- Exercise aim
All lines in the records below from the line with "условиях не является" through the line with "まばたきをしないように、円の中心を見つめます。" are to be given again exactly, both ends included; the pictures are to be left out.

- Provided records
--- START ---
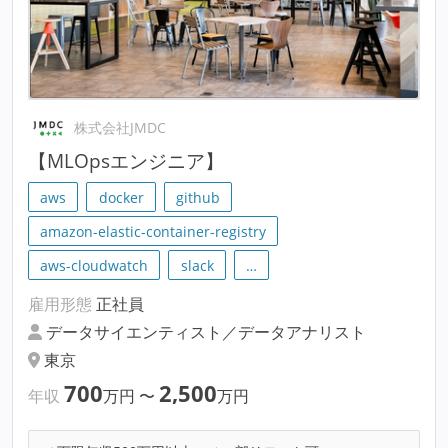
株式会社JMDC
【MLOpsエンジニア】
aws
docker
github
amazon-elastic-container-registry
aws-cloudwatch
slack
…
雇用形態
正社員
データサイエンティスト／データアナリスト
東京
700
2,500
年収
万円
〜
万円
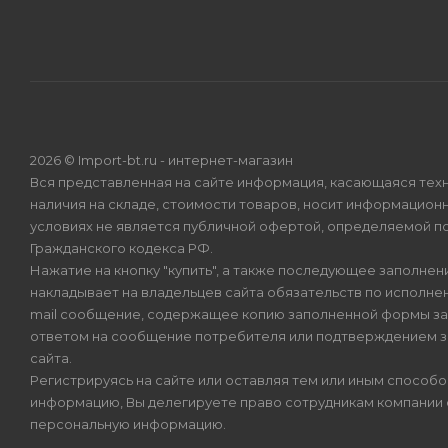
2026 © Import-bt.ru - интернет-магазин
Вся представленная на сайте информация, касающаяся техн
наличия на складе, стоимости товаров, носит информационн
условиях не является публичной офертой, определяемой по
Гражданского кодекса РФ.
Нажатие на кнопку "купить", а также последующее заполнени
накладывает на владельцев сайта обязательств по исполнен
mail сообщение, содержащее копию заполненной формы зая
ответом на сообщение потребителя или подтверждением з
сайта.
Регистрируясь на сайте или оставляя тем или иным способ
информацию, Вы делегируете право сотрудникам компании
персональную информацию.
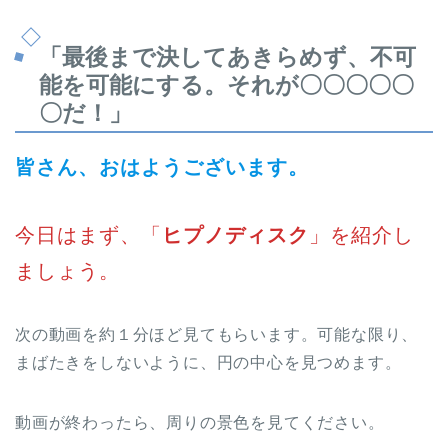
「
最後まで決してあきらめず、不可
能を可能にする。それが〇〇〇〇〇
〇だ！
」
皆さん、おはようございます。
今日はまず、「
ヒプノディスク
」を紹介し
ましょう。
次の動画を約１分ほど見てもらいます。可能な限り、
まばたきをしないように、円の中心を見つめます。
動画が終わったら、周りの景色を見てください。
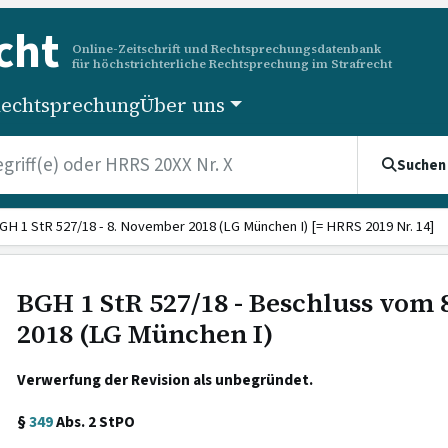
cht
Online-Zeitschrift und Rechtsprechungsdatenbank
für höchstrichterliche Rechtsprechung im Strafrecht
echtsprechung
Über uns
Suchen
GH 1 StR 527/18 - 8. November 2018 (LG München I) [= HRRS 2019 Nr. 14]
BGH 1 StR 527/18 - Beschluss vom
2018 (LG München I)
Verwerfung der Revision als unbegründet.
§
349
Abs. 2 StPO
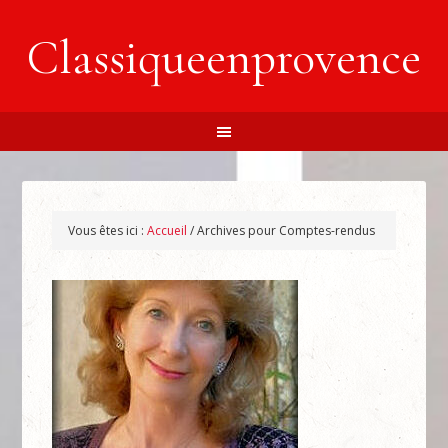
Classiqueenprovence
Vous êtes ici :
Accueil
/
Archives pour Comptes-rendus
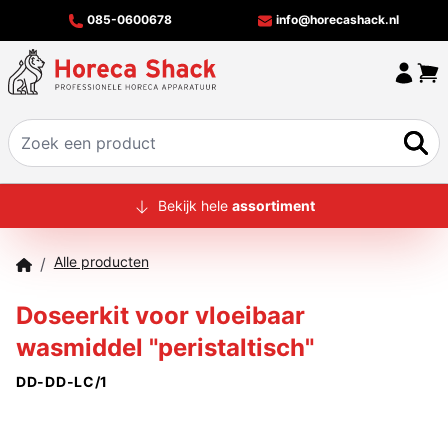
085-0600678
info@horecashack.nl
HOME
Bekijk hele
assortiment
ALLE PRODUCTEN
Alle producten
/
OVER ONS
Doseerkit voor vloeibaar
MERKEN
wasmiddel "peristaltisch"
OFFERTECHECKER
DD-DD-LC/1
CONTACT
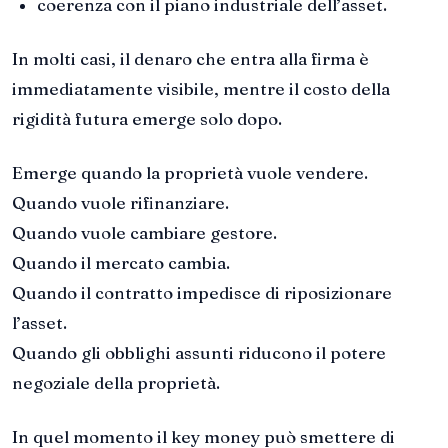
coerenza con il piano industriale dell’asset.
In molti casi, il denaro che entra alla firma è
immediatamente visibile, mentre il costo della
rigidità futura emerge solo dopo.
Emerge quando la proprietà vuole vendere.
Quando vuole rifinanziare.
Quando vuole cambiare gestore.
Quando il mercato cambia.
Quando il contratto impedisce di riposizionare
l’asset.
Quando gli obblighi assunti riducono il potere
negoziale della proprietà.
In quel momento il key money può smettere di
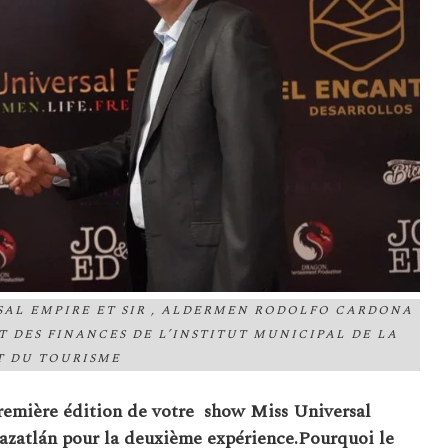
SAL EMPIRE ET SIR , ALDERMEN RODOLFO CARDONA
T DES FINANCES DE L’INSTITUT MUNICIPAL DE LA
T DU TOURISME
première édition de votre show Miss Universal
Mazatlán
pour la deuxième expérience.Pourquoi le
--- END ---
- Result
условиях не является публичной офертой, определяемой по
Гражданского кодекса РФ.
Нажатие на кнопку "купить", а также последующее заполнени
накладывает на владельцев сайта обязательств по исполнен
mail сообщение, содержащее копию заполненной формы зая
ответом на сообщение потребителя или подтверждением з
сайта.
Регистрируясь на сайте или оставляя тем или иным способ
информацию, Вы делегируете право сотрудникам компании
персональную информацию.
「
最後まで決してあきらめず、不可
能を可能にする。それが〇〇〇〇〇
〇だ！
」
皆さん、おはようございます。
今日はまず、「
ヒプノディスク
」を紹介し
ましょう。
次の動画を約１分ほど見てもらいます。可能な限り、
まばたきをしないように、円の中心を見つめます。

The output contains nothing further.